I was just under the impression that RCTs are the gold standard and since Scott said that we are about as sure of this as anything in biology, I assumed that meant multiple large, long term RCTs.

But just asked because he said dozen of studies exist, so I was curious if anyone could expand on that a bit.

Kenny Easwaran posted a link to a pretty good meta-analysis.

There are few medical questions about which we are so sure as about this. I remember an interview about recommendation for funding agencies. The recommendation explicitly mentioned that no more money should be spent on the vaccine-autism question because this was one of the few questions that were answered beyond any reasonable doubts.

The thing is that at some point it seemed like a realistic claim that vaccines caused autism (because some fraud paper made up data), so this was studied really intensively for several decades. It is one of the most researched questions in medicine, and the results were super-clear after the fraud papers had been retracted.
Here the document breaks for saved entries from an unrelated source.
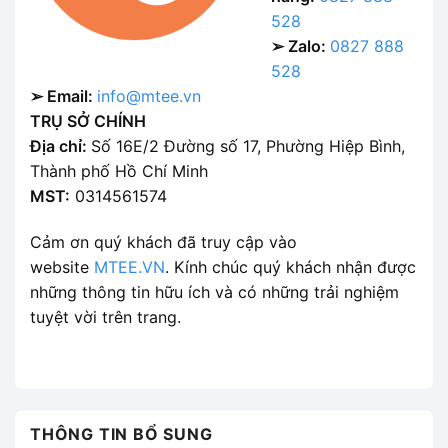
528
➢ Zalo:
0827 888
528
➢ Email:
info@mtee.vn
TRỤ SỞ CHÍNH
Địa chỉ:
Số 16E/2 Đường số 17, Phường Hiệp Bình,
Thành phố Hồ Chí Minh
MST:
0314561574
Cảm ơn quý khách đã truy cập vào
website
MTEE.VN
. Kính chúc quý khách nhận được
những thông tin hữu ích và có những trải nghiệm
tuyệt vời trên trang.
THÔNG TIN BỔ SUNG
I would absolutely not say “as sure as we are about anything in biology”. Nothing based on a few dozen studies of tens of thousands of individuals could make us as confident about an effect size being zero as we are about the general truth of evolution, or that humans have eyes or whatever.
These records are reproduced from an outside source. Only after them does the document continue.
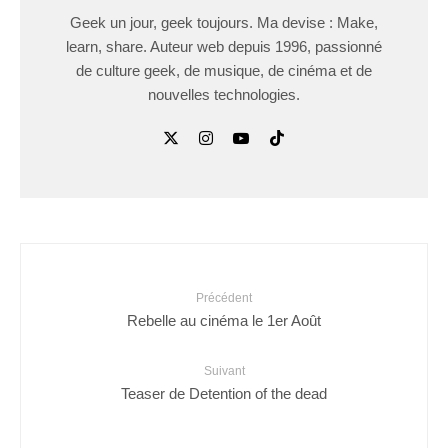
Geek un jour, geek toujours. Ma devise : Make,
learn, share. Auteur web depuis 1996, passionné
de culture geek, de musique, de cinéma et de
nouvelles technologies.
Précédent
Rebelle au cinéma le 1er Août
Suivant
Teaser de Detention of the dead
But there are good studies: https://kettlemag.co.uk/wp-content/uploads/2016/01/meta-analysis_vaccin_autism_2014.pdf

Reading that meta-analysis, they report the “odds ratio” of autism among vaccinated and unvaccinated children (that is, the odds of autism with vaccination (number with autism divided by number without) divided by the odds without vaccination (number with aitism divided by number without)) as “OR”. Almost all the studies had a point estimate of OR that was less than 1, and all of them had confidence intervals that included 1, except for a couple studies where the entire confidence interval was below 1.

edited Mar 21I don't have any objections to phrasing things as "x% likely", and I do this colloquially sometimes, and I know lots of people who take this very seriously and get all the quoted benefits from it, and my constant thought when asked to actually do it myself or to take any suggested "low probability" numbers at face value is "oh God", because I'm normed on genetic disorders.
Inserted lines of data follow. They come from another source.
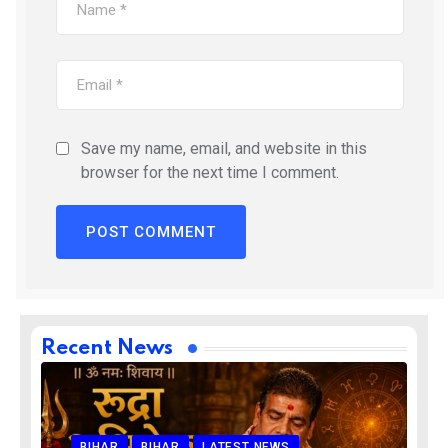
Save my name, email, and website in this
browser for the next time I comment.
Recent News
BIHAR
BIHAR
LATEST NEWS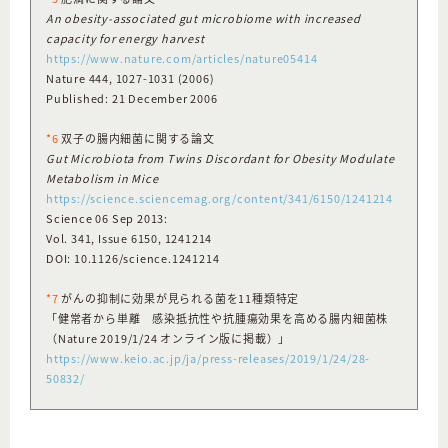
An obesity-associated gut microbiome with increased
capacity for energy harvest
https://www.nature.com/articles/nature05414
Nature 444, 1027-1031 (2006)
Published: 21 December 2006
*6
双子の腸内細菌に関する論文
Gut Microbiota from Twins Discordant for Obesity Modulate
Metabolism in Mice
https://science.sciencemag.org/content/341/6150/1241214
Science 06 Sep 2013:
Vol. 341, Issue 6150, 1241214
DOI: 10.1126/science.1241214
*7
がんの抑制に効果が見られる菌を11種類特定
「健常者から単離 感染抵抗性や抗腫瘍効果を高める腸内細菌株
（Nature 2019/1/24 オンライン版に掲載）」
https://www.keio.ac.jp/ja/press-releases/2019/1/24/28-
50832/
Any given disorder is an event so low-probability that people use their at-birth prevalences as meme numbers when mentioning things they think are vanishingly unlikely ("Oh, there's no *way* that could happen, it's, like, a 0.1% chance"). It turns out "1 in 1000" chances happen! When I look at probability estimates as percentages, I think of them in terms of "number of universes diverging from this point for this thing to likely happen/not happen". Say a 5% chance, so p=1–(0.95)^n. The 50%-likelihood-this-happens-in-one-universe marker is about p=1–(0.95)^14, which is actually a little above 50%. So 14 paths from this, it'll "just above half the time" happen in one of those paths? ~64% likelihood in 20 paths, ~90% in 45 paths (often more than once, in 45 paths). The probabilities people intuitively ascribe to "5%" feel noticeably lower than this.

"There's a 1 in 100,000 chance vaccines cause autism"? I've known pretty well, going about my daily life, absolutely unselected context, not any sort of reason to overrepresent medically unusual people, someone with a disorder *way* rarer than 1/100k! Probability estimates go much lower than people tend to intuit them. We think about "very unlikely" and say numbers that are more likely than people's "very unlikely" tends to be, when you push them on it, or when you watch how they react to those numbers (people estimating single-digit-percentage chances of a nuclear exchange this year don't seem to think of it as that likely).

I would never get on a plane that had a 1 in 1,000 chance of crashing, and wouldn’t like a 1 in 100,000 chance either! But I think for a general claim like “vaccines cause autism”, it’s very hard to reasonably come to probabilities lower than those, while it’s much easier for single cases like “this plane will crash”, when we can repeat the trial hundreds of thousands of times a day around the world.